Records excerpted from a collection
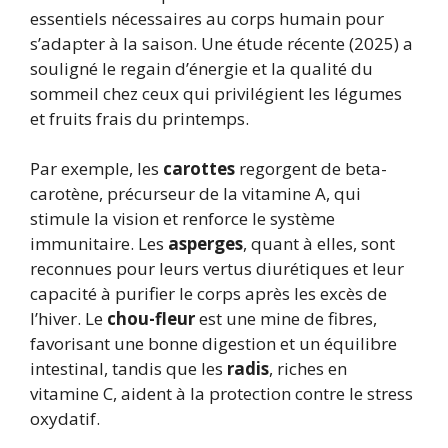
essentiels nécessaires au corps humain pour
s’adapter à la saison. Une étude récente (2025) a
souligné le regain d’énergie et la qualité du
sommeil chez ceux qui privilégient les légumes
et fruits frais du printemps.
Par exemple, les
carottes
regorgent de beta-
carotène, précurseur de la vitamine A, qui
stimule la vision et renforce le système
immunitaire. Les
asperges
, quant à elles, sont
reconnues pour leurs vertus diurétiques et leur
capacité à purifier le corps après les excès de
l’hiver. Le
chou-fleur
est une mine de fibres,
favorisant une bonne digestion et un équilibre
intestinal, tandis que les
radis
, riches en
vitamine C, aident à la protection contre le stress
oxydatif.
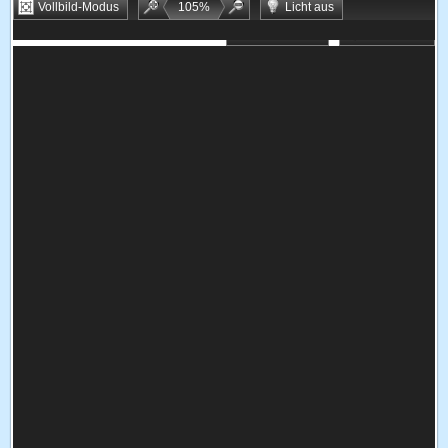
Vollbild-Modus
105
%
Licht aus
Bookmarken
Zufallsspiel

GOAL OF THE EXERCISE »
In the entries above, find each line with the word "pour" and return it.

COMPLETED TASK »
essentiels nécessaires au corps humain pour
reconnues pour leurs vertus diurétiques et leur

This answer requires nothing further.